Accordingly, the state-law claims for unfair and deceptive trade practices are preempted by ERISA. 6
Ill
CONCLUSION
As the subrogation clause in the ERISA plan did not require that HPHC defray *282 any attorney fees incurred by the Harris-es, the portion of the district court order which directs otherwise is vacated. 7 In all other respects, the district court judgment is affirmed. The parties shall bear their own costs.
SO ORDERED.
Notes
. HPHC initially filed its lien for $136,384.80, but later revised the amount upon notification that $102,874.29 was the entire amount attributable to injuries sustained in the motorcycle accident.
. Section 70A provides, in pertinent part:
[A]ny health maintenance organization which has furnished health services ... to a person injured in ... an accident shall, subject to the provisions of [§ 70B], have a lien for such benefits, upon the net amount payable to such injured person, his heirs or legal representative out of the total amount of any recovery or sum had or collected or to be collected, whether by judgment or by settlement or compromise, from another person as damages on account of such injuries.

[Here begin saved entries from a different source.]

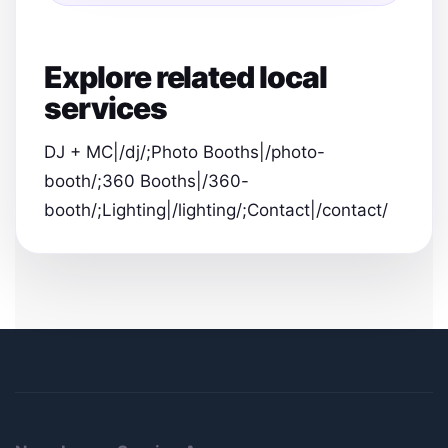
Explore related local
services
DJ + MC|/dj/;Photo Booths|/photo-
booth/;360 Booths|/360-
booth/;Lighting|/lighting/;Contact|/contact/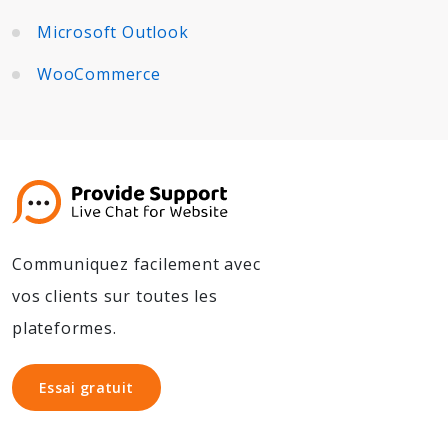
Microsoft Outlook
WooCommerce
Communiquez facilement avec
vos clients sur toutes les
plateformes.
Essai gratuit
Essai gratuit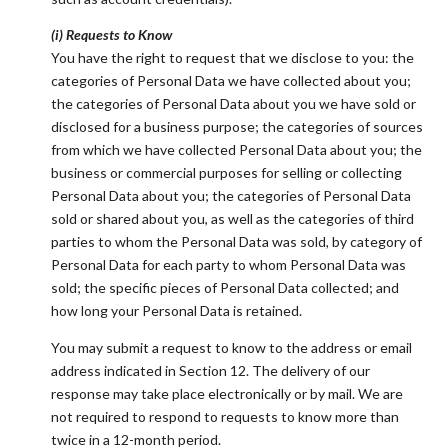
(i) Requests to Know
You have the right to request that we disclose to you: the
categories of Personal Data we have collected about you;
the categories of Personal Data about you we have sold or
disclosed for a business purpose; the categories of sources
from which we have collected Personal Data about you; the
business or commercial purposes for selling or collecting
Personal Data about you; the categories of Personal Data
sold or shared about you, as well as the categories of third
parties to whom the Personal Data was sold, by category of
Personal Data for each party to whom Personal Data was
sold; the specific pieces of Personal Data collected; and
how long your Personal Data is retained.
You may submit a request to know to the address or email
address indicated in Section 12. The delivery of our
response may take place electronically or by mail. We are
not required to respond to requests to know more than
twice in a 12-month period.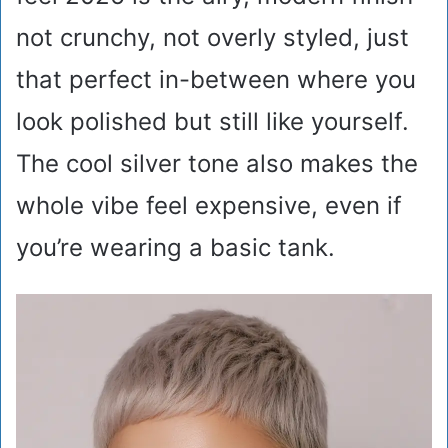
not crunchy, not overly styled, just
that perfect in-between where you
look polished but still like yourself.
The cool silver tone also makes the
whole vibe feel expensive, even if
you’re wearing a basic tank.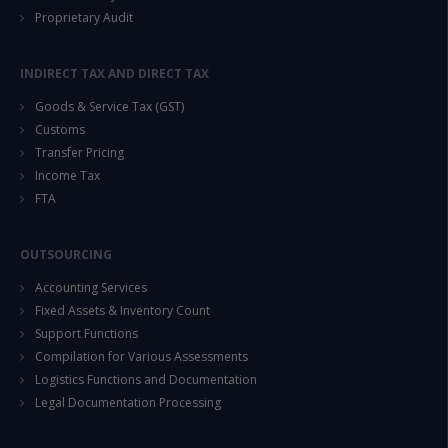
Proprietary Audit
INDIRECT TAX AND DIRECT TAX
Goods & Service Tax (GST)
Customs
Transfer Pricing
Income Tax
FTA
OUTSOURCING
Accounting Services
Fixed Assets & Inventory Count
Support Functions
Compilation for Various Assessments
Logistics Functions and Documentation
Legal Documentation Processing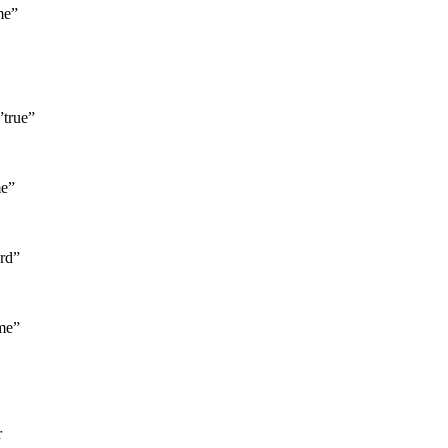
me”
”true”
me”
rd”
me”
r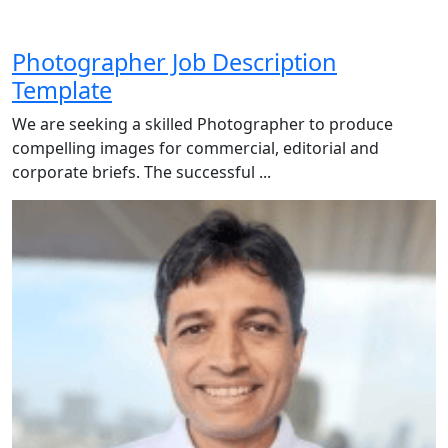
Photographer Job Description
Template
We are seeking a skilled Photographer to produce
compelling images for commercial, editorial and
corporate briefs. The successful ...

. As the HPHC plan does not vest the administrator with discretion to interpret its terms, the district court interpretation was plenary,
see Firestone Tire & Rubber Co. v. Bruch,
. The Harrises argue that the plan language involved in some of these cases was more prohibitive than Section H.4 of the HPHC plan in this case.
See, e.g., Ryan,
. Since we affirm the district court ruling that the plan entitled HPHC to full reimburse *280 ment, we need not reach the "alternative'' argument raised by HPHC: that ERISA does not preempt the Massachusetts lien statute. See supra note 2.
. To the extent the Harrises rely on the fact that HPHC originally valued its lien at $136,-
384.80—i.e.,
$33,510.51 more than its revised lien of $102,874.29—they assert no cognizable claim for damages under Chapter 93A, since they do not contend that the revised lien included any amounts not attributable to medical services received by Michael Harris on account of the motorcycle accident.
See Warner-Lambert Co.
v.
Execuquest Corp.,
. Prior to oral argument, HPHC assertedly submitted a motion to strike the Harrises’ addendum summarizing the holdings in several ERISA decisions, as an attempt to circumvent the limitations in Fed. R.App. P. 32(a)(7)(B)(i) (setting 14,000-word limit on party's "principal brief”). The Clerk’s office has no record of such a filing, however. Moreover, the Harrises claim they never received notice of the filing. Although we grant HPHC’s motion on its merits, we emphasize that counsel are to take reasonable steps to verify that pertinent motions are docketed and served on opposing counsel before oral argument. We note, however, that our decision would have been no different had the materials in the Harrises’ addendum been entitled to consideration.